On the other hand, Alice retains her belief in the world above-ground. There are shelves lining the walls of the tunnel, and on one shelf she finds a jar of orange marmalade. Things like the jar (which is empty) reaffirm her feelings that matters are not “too different” here, so she refuses to accept that her experience of floating down a rabbit-hole is unlike previous, curious adventures that she has had. This is just another adventure, and fancying that she might well be headed through the earth’s center, she wonders how to determine her latitude and longitude. Note that it doesn’t seem to matter to her that such terms do not apply under the earth’s surface. Then, Alice considers the prospect of emerging head downward in New Zealand or Australia; her concern is almost a caricature of her childish belief in the impossible.

Strangely enough, there is no indication that she is truly disoriented; everything seems true to sense in spite of the absence of acceleration and gravity. Even her “sense of propriety” is functioning. She returns the empty marmalade jar to a lower shelf for fear that to drop it might injure someone below.

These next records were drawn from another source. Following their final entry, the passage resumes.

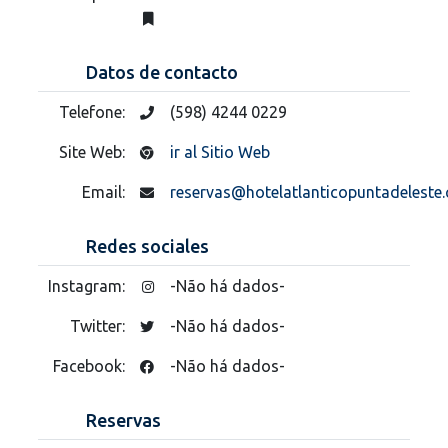
Datos de contacto
Telefone:
(598) 4244 0229
Site Web:
ir al Sitio Web
Email:
reservas@hotelatlanticopuntadeleste
Redes sociales
Instagram:
-Não há dados-
Twitter:
-Não há dados-
Facebook:
-Não há dados-
Reservas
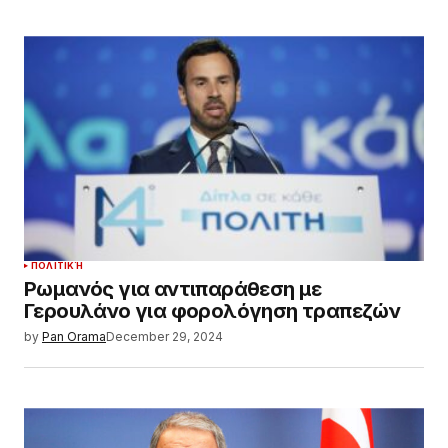
ΠΟΛΙΤΙΚΉ
Ρωμανός για αντιπαράθεση με
Γερουλάνο για φορολόγηση τραπεζών
by
Pan Orama
December 29, 2024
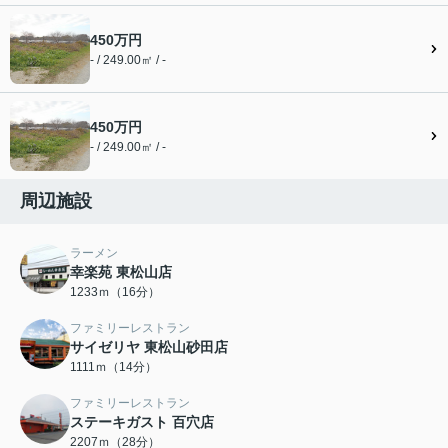
450万円
- / 249.00㎡ / -
450万円
- / 249.00㎡ / -
周辺施設
ラーメン
幸楽苑 東松山店
1233ｍ（16分）
ファミリーレストラン
サイゼリヤ 東松山砂田店
1111ｍ（14分）
ファミリーレストラン
ステーキガスト 百穴店
2207ｍ（28分）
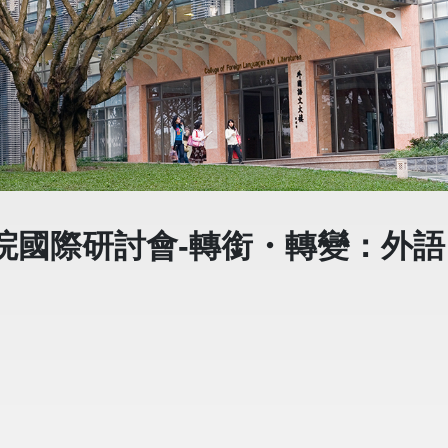
院國際研討會-轉銜・轉變：外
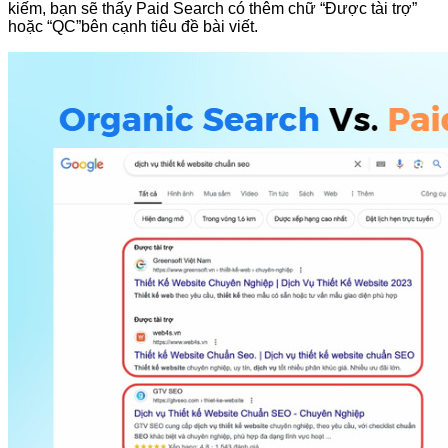
kiếm, bạn sẽ thấy Paid Search có thêm chữ “Được tài trợ”
hoặc “QC”bên cạnh tiêu đề bài viết.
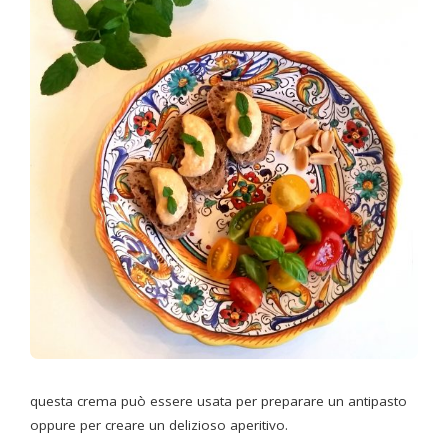
questa crema può essere usata per preparare un antipasto
oppure per creare un delizioso aperitivo.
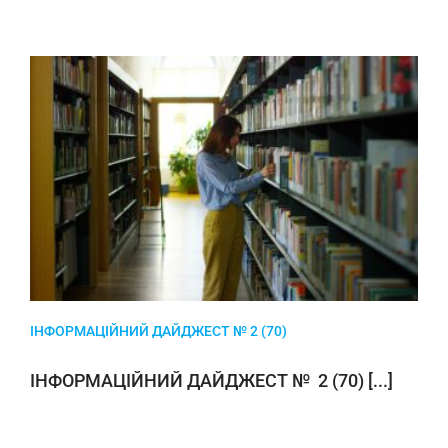
ІНФОРМАЦІЙНИЙ ДАЙДЖЕСТ № 2 (70)
ІНФОРМАЦІЙНИЙ ДАЙДЖЕСТ № 2 (70) [...]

Then, in an imaginary conversation with a woman whom she might meet on the other side of the world, she manages to curtsy in mid-air. Yet, already she is beginning to suffer nostalgia for her life in the conscious, above-ground world. The frightening possibility of being trapped in a dream occurs to her. Above-ground, her cat Dinah had an appetite for bats, and Alice is suddenly confronted by the thought that, possibly, bats may also eat cats! The age-old questions of eating, or being eaten, poses itself here in the context of an alien world while Alice is falling, falling . . . to heaven knows where.

Wonderland is one of the most spontaneous “places” in this novel. And suddenly Alice is in Wonderland! She has landed safely at the bottom of her long, slow fall. But, immediately, she hears the White Rabbit’s anxious lament: “Oh, my ears and whiskers, how late it’s getting!” Alice then loses sight of the rabbit in a hall that is paneled with doors. None of them, however, seems to be the right size for even a young girl of Alice’s size; in fact, they are “strange doors.” They seem to have a foreboding, funereal feeling about them. Thus, she does not attempt to open them.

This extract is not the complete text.